◆ **Problem statement**:
Repeat all the data exactly, and where a record holds a picture, leave that picture out.

====== Source data ======

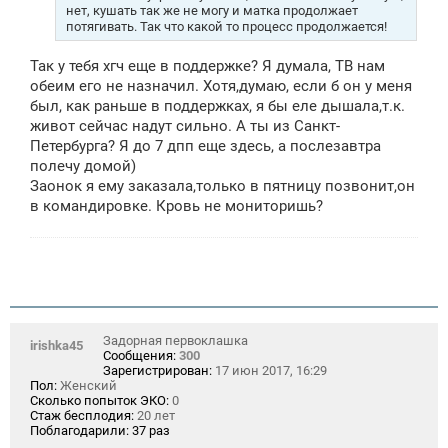
нет, кушать так же не могу и матка продолжает
потягивать. Так что какой то процесс продолжается!
Так у тебя хгч еще в поддержке? Я думала, ТВ нам
обеим его не назначил. Хотя,думаю, если б он у меня
был, как раньше в поддержках, я бы еле дышала,т.к.
живот сейчас надут сильно. А ты из Санкт-
Петербурга? Я до 7 дпп еще здесь, а послезавтра
полечу домой)
Заонок я ему заказала,только в пятницу позвонит,он
в командировке. Кровь не мониторишь?
Задорная первоклашка
irishka45
Сообщения:
300
Зарегистрирован:
17 июн 2017, 16:29
Пол:
Женский
Сколько попыток ЭКО:
0
Стаж бесплодия:
20 лет
Поблагодарили:
37 раз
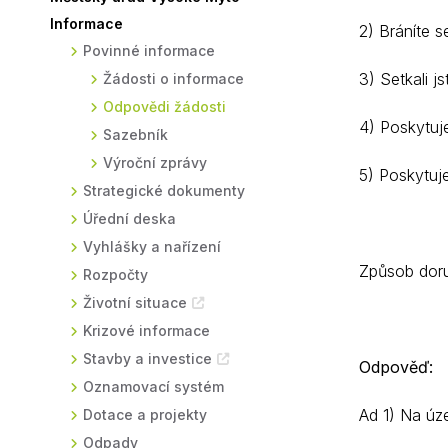
Informace
Sodomkovo Vysoké Mýto
Komise
2) Bráníte s
Povinné informace
Festival Hudba pomáhá
Termíny
3) Setkali j
Žádosti o informace
Symboly města
Odpovědi žádosti
4) Poskytuj
Sazebník
Výroční zprávy
5) Poskytuj
Strategické dokumenty
Úřední deska
Vyhlášky a nařízení
Způsob doru
Rozpočty
Životní situace
Krizové informace
Stavby a investice
Odpověď:
Oznamovací systém
Ad 1) Na úz
Dotace a projekty
Odpady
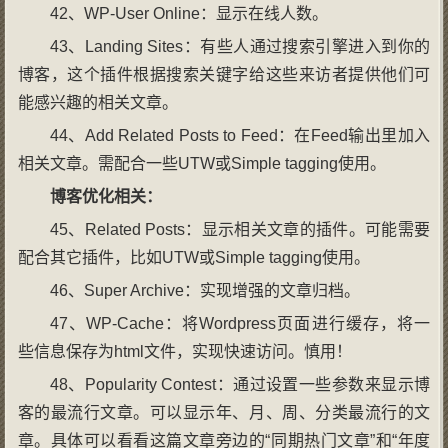
42、WP-User Online：显示在线人数。
43、Landing Sites：有些人通过搜索引擎进入到你的
博客，这个插件根据搜索关键字给这些来访者提供他们可
能感兴趣的相关文章。
44、Add Related Posts to Feed：在Feed输出里加入
相关文章。需配合一些UTW或Simple tagging使用。
博客优化相关：
45、Related Posts：显示相关文章的插件。可能需要
配合其它插件，比如UTW或Simple tagging使用。
46、Super Archive：实现增强的文章归档。
47、WP-Cache：将Wordpress页面进行缓存，将一
些信息保存为html文件，实现快速访问。慎用！
48、Popularity Contest：通过设置一些参数来显示博
客的最流行文章。可以显示年、月、周、分类最流行的文
章。具体可以看看这篇文章旁边的“同期热门文章”和“年度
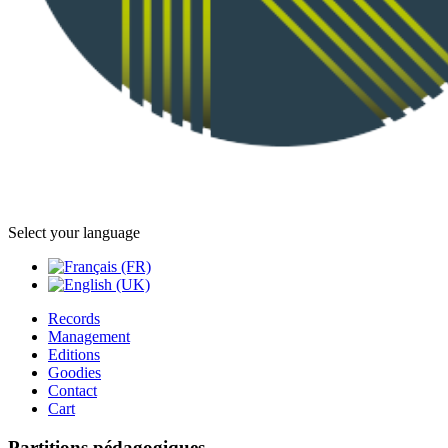
Select your language
Records
Management
Editions
Goodies
Contact
Cart
Partitions pédagogiques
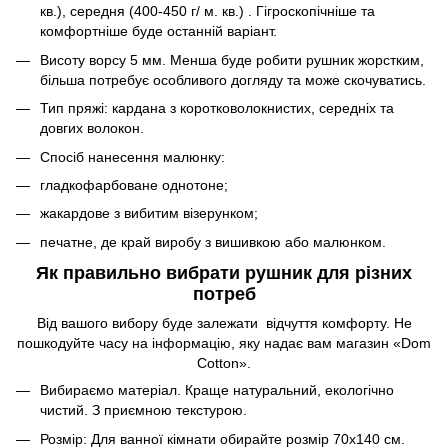
кв.), середня (400-450 г/ м. кв.) . Гігроскопічніше та
комфортніше буде останній варіант.
Висоту ворсу 5 мм. Менша буде робити рушник жорстким,
більша потребує особливого догляду та може скочуватись.
Тип пряжі: кардана з коротковолокнистих, середніх та
довгих волокон.
Спосіб нанесення малюнку:
гладкофарбоване однотоне;
жакардове з вибитим візерунком;
печатне, де край виробу з вишивкою або малюнком.
Як правильно вибрати рушник для різних
потреб
Від вашого вибору буде залежати відчуття комфорту. Не
пошкодуйте часу на інформацію, яку надає вам магазин «Dom
Cotton».
Вибираємо матеріал. Краще натуральний, екологічно
чистий. З приємною текстурою.
Розмір: Для ванної кімнати обирайте розмір 70х140 см.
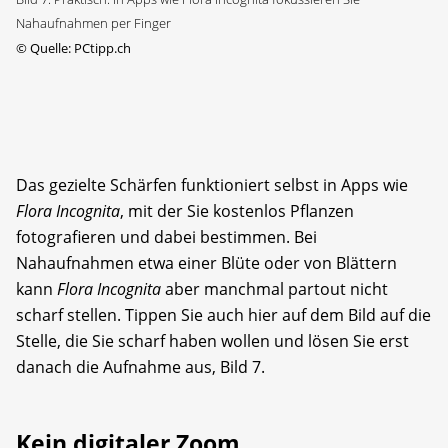
Nahaufnahmen per Finger
©
Quelle: PCtipp.ch
Das gezielte Schärfen funktioniert selbst in Apps wie
Flora Incognita
, mit der Sie kostenlos Pflanzen
fotografieren und dabei bestimmen. Bei
Nahaufnahmen etwa einer Blüte oder von Blättern
kann
Flora Incognita
aber manchmal partout nicht
scharf stellen. Tippen Sie auch hier auf dem Bild auf die
Stelle, die Sie scharf haben wollen und lösen Sie erst
danach die Aufnahme aus, Bild 7.
Kein digitaler Zoom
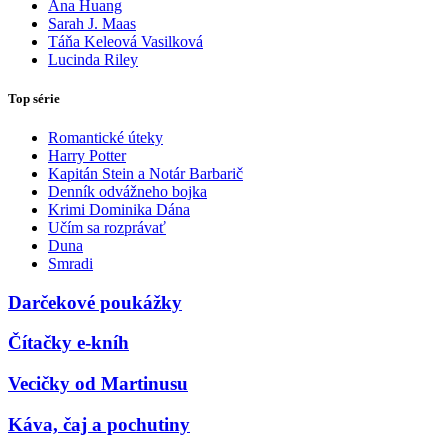
Ana Huang
Sarah J. Maas
Táňa Keleová Vasilková
Lucinda Riley
Top série
Romantické úteky
Harry Potter
Kapitán Stein a Notár Barbarič
Denník odvážneho bojka
Krimi Dominika Dána
Učím sa rozprávať
Duna
Smradi
Darčekové poukážky
Čítačky e-kníh
Vecičky od Martinusu
Káva, čaj a pochutiny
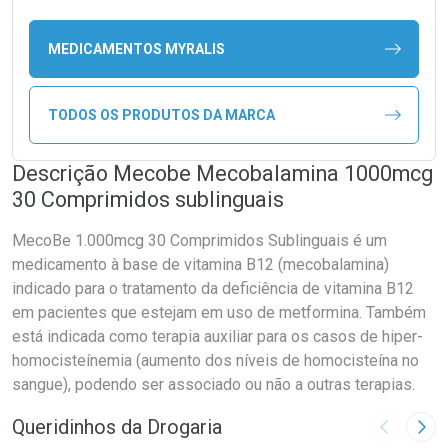
MEDICAMENTOS MYRALIS
TODOS OS PRODUTOS DA MARCA
Descrição Mecobe Mecobalamina 1000mcg
30 Comprimidos sublinguais
MecoBe 1.000mcg 30 Comprimidos Sublinguais é um
medicamento à base de vitamina B12 (mecobalamina)
indicado para o tratamento da deficiência de vitamina B12
em pacientes que estejam em uso de metformina. Também
está indicada como terapia auxiliar para os casos de hiper-
homocisteínemia (aumento dos níveis de homocisteína no
sangue), podendo ser associado ou não a outras terapias.
Queridinhos da Drogaria
Imagem A
Pró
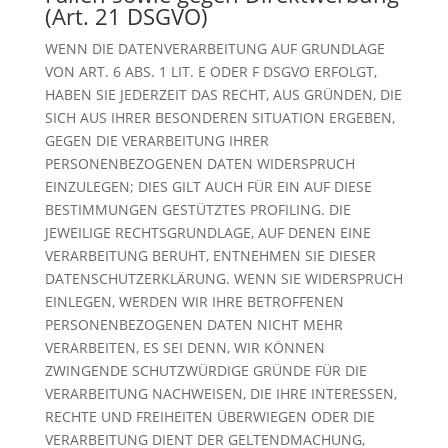
(Art. 21 DSGVO)
WENN DIE DATENVERARBEITUNG AUF GRUNDLAGE
VON ART. 6 ABS. 1 LIT. E ODER F DSGVO ERFOLGT,
HABEN SIE JEDERZEIT DAS RECHT, AUS GRÜNDEN, DIE
SICH AUS IHRER BESONDEREN SITUATION ERGEBEN,
GEGEN DIE VERARBEITUNG IHRER
PERSONENBEZOGENEN DATEN WIDERSPRUCH
EINZULEGEN; DIES GILT AUCH FÜR EIN AUF DIESE
BESTIMMUNGEN GESTÜTZTES PROFILING. DIE
JEWEILIGE RECHTSGRUNDLAGE, AUF DENEN EINE
VERARBEITUNG BERUHT, ENTNEHMEN SIE DIESER
DATENSCHUTZERKLÄRUNG. WENN SIE WIDERSPRUCH
EINLEGEN, WERDEN WIR IHRE BETROFFENEN
PERSONENBEZOGENEN DATEN NICHT MEHR
VERARBEITEN, ES SEI DENN, WIR KÖNNEN
ZWINGENDE SCHUTZWÜRDIGE GRÜNDE FÜR DIE
VERARBEITUNG NACHWEISEN, DIE IHRE INTERESSEN,
RECHTE UND FREIHEITEN ÜBERWIEGEN ODER DIE
VERARBEITUNG DIENT DER GELTENDMACHUNG,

======

◆ **Answer below**:
нет, кушать так же не могу и матка продолжает
потягивать. Так что какой то процесс продолжается!
Так у тебя хгч еще в поддержке? Я думала, ТВ нам
обеим его не назначил. Хотя,думаю, если б он у меня
был, как раньше в поддержках, я бы еле дышала,т.к.
живот сейчас надут сильно. А ты из Санкт-
Петербурга? Я до 7 дпп еще здесь, а послезавтра
полечу домой)
Заонок я ему заказала,только в пятницу позвонит,он
в командировке. Кровь не мониторишь?
Задорная первоклашка
irishka45
Сообщения:
300
Зарегистрирован:
17 июн 2017, 16:29
Пол:
Женский
Сколько попыток ЭКО:
0
Стаж бесплодия:
20 лет
Поблагодарили:
37 раз
Informace
Sodomkovo Vysoké Mýto
Komise
2) Bráníte s
Povinné informace
Festival Hudba pomáhá
Termíny
3) Setkali j
Žádosti o informace
Symboly města
Odpovědi žádosti
4) Poskytuj
Sazebník
Výroční zprávy
5) Poskytuj
Strategické dokumenty
Úřední deska
Vyhlášky a nařízení
Způsob doru
Rozpočty
Životní situace
Krizové informace
Stavby a investice
Odpověď:
Oznamovací systém
Ad 1) Na úz
Dotace a projekty
Odpady
42、WP-User Online：显示在线人数。
43、Landing Sites：有些人通过搜索引擎进入到你的
博客，这个插件根据搜索关键字给这些来访者提供他们可
能感兴趣的相关文章。
44、Add Related Posts to Feed：在Feed输出里加入
相关文章。需配合一些UTW或Simple tagging使用。
博客优化相关：
45、Related Posts：显示相关文章的插件。可能需要
配合其它插件，比如UTW或Simple tagging使用。
46、Super Archive：实现增强的文章归档。
47、WP-Cache：将Wordpress页面进行缓存，将一
些信息保存为html文件，实现快速访问。慎用！
48、Popularity Contest：通过设置一些参数来显示博
客的最流行文章。可以显示年、月、周、分类最流行的文
章。具体可以看看这篇文章旁边的“同期热门文章”和“年度
Select your language
Records
Management
Editions
Goodies
Contact
Cart
Partitions pédagogiques
кв.), середня (400-450 г/ м. кв.) . Гігроскопічніше та
комфортніше буде останній варіант.
Висоту ворсу 5 мм. Менша буде робити рушник жорстким,
більша потребує особливого догляду та може скочуватись.
Тип пряжі: кардана з коротковолокнистих, середніх та
довгих волокон.
Спосіб нанесення малюнку:
гладкофарбоване однотоне;
жакардове з вибитим візерунком;
печатне, де край виробу з вишивкою або малюнком.
Як правильно вибрати рушник для різних
потреб
Від вашого вибору буде залежати відчуття комфорту. Не
пошкодуйте часу на інформацію, яку надає вам магазин «Dom
Cotton».
Вибираємо матеріал. Краще натуральний, екологічно
чистий. З приємною текстурою.
Розмір: Для ванної кімнати обирайте розмір 70х140 см.
Nahaufnahmen per Finger
©
Quelle: PCtipp.ch
Das gezielte Schärfen funktioniert selbst in Apps wie
Flora Incognita
, mit der Sie kostenlos Pflanzen
fotografieren und dabei bestimmen. Bei
Nahaufnahmen etwa einer Blüte oder von Blättern
kann
Flora Incognita
aber manchmal partout nicht
scharf stellen. Tippen Sie auch hier auf dem Bild auf die
Stelle, die Sie scharf haben wollen und lösen Sie erst
danach die Aufnahme aus, Bild 7.
Kein digitaler Zoom
Ana Huang
Sarah J. Maas
Táňa Keleová Vasilková
Lucinda Riley
Top série
Romantické úteky
Harry Potter
Kapitán Stein a Notár Barbarič
Denník odvážneho bojka
Krimi Dominika Dána
Učím sa rozprávať
Duna
Smradi
Darčekové poukážky
Čítačky e-kníh
Vecičky od Martinusu
Káva, čaj a pochutiny
MEDICAMENTOS MYRALIS
TODOS OS PRODUTOS DA MARCA
Descrição Mecobe Mecobalamina 1000mcg
30 Comprimidos sublinguais
MecoBe 1.000mcg 30 Comprimidos Sublinguais é um
medicamento à base de vitamina B12 (mecobalamina)
indicado para o tratamento da deficiência de vitamina B12
em pacientes que estejam em uso de metformina. Também
está indicada como terapia auxiliar para os casos de hiper-
homocisteínemia (aumento dos níveis de homocisteína no
sangue), podendo ser associado ou não a outras terapias.
Queridinhos da Drogaria
Imagem A
Pró
(Art. 21 DSGVO)
WENN DIE DATENVERARBEITUNG AUF GRUNDLAGE
VON ART. 6 ABS. 1 LIT. E ODER F DSGVO ERFOLGT,
HABEN SIE JEDERZEIT DAS RECHT, AUS GRÜNDEN, DIE
SICH AUS IHRER BESONDEREN SITUATION ERGEBEN,
GEGEN DIE VERARBEITUNG IHRER
PERSONENBEZOGENEN DATEN WIDERSPRUCH
EINZULEGEN; DIES GILT AUCH FÜR EIN AUF DIESE
BESTIMMUNGEN GESTÜTZTES PROFILING. DIE
JEWEILIGE RECHTSGRUNDLAGE, AUF DENEN EINE
VERARBEITUNG BERUHT, ENTNEHMEN SIE DIESER
DATENSCHUTZERKLÄRUNG. WENN SIE WIDERSPRUCH
EINLEGEN, WERDEN WIR IHRE BETROFFENEN
PERSONENBEZOGENEN DATEN NICHT MEHR
VERARBEITEN, ES SEI DENN, WIR KÖNNEN
ZWINGENDE SCHUTZWÜRDIGE GRÜNDE FÜR DIE
VERARBEITUNG NACHWEISEN, DIE IHRE INTERESSEN,
RECHTE UND FREIHEITEN ÜBERWIEGEN ODER DIE
VERARBEITUNG DIENT DER GELTENDMACHUNG,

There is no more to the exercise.